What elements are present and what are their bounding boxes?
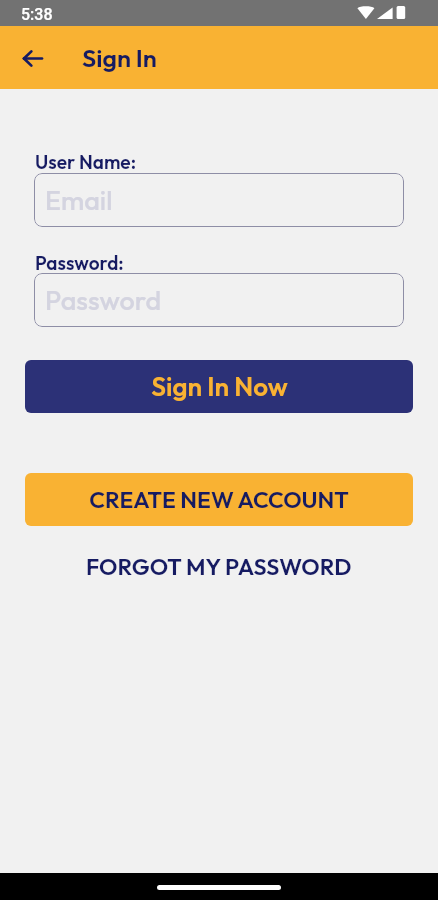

============

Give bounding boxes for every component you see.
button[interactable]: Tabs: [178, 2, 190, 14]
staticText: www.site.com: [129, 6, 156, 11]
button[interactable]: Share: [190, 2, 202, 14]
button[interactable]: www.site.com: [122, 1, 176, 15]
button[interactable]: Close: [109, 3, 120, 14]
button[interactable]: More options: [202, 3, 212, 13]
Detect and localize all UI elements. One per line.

============

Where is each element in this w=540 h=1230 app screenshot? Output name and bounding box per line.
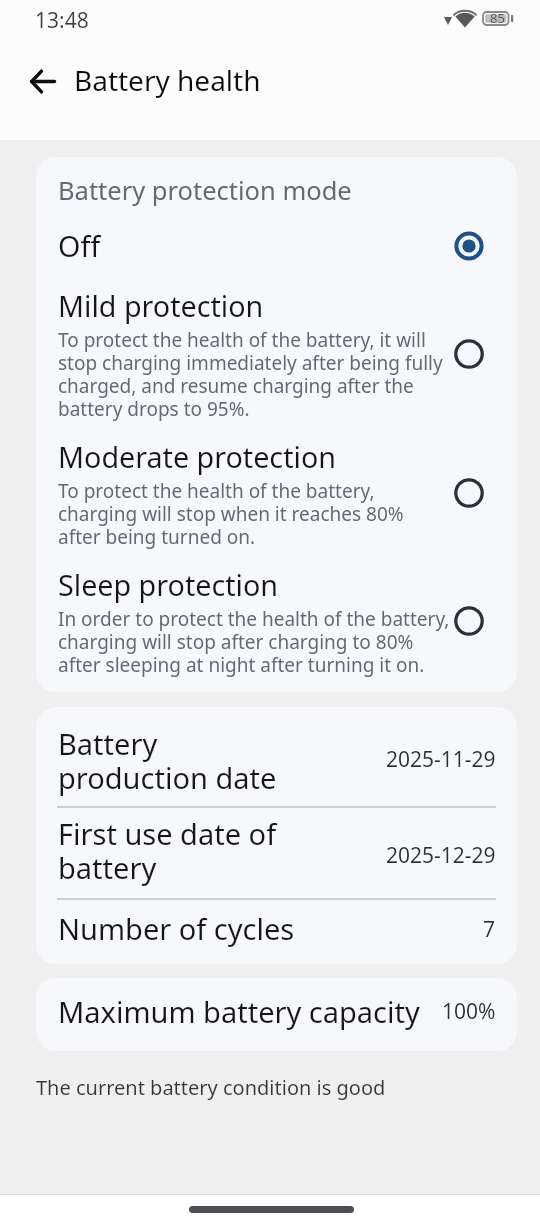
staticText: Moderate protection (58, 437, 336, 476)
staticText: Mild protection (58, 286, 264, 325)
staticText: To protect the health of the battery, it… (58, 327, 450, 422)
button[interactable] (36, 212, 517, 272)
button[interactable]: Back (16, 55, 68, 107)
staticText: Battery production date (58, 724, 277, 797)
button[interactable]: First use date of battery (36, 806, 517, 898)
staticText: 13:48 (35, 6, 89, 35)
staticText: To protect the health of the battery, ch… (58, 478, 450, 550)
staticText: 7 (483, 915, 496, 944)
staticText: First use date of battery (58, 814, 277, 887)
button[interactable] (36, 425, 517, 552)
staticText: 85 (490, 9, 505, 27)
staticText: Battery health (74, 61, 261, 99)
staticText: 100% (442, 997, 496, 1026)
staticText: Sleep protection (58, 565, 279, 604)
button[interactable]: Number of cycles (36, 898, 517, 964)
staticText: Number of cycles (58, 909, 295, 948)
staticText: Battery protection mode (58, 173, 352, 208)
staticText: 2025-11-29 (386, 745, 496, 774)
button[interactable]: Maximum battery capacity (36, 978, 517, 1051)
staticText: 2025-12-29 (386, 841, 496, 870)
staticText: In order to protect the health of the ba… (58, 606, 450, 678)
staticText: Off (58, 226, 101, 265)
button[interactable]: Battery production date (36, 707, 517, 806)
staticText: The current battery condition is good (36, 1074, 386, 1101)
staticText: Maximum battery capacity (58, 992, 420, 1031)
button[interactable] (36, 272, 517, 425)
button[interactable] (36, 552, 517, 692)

============

__PROBLEM__.
Taking the entries above, restate exactly those lines that fall between the line with "Give bounding boxes" and the line with "Detect and localize", keeping both of those lines too.

__TASK RESULT__.
Give bounding boxes for every component you see.
button[interactable]: Tabs: [178, 2, 190, 14]
staticText: www.site.com: [129, 6, 156, 11]
button[interactable]: Share: [190, 2, 202, 14]
button[interactable]: www.site.com: [122, 1, 176, 15]
button[interactable]: Close: [109, 3, 120, 14]
button[interactable]: More options: [202, 3, 212, 13]
Detect and localize all UI elements. One per line.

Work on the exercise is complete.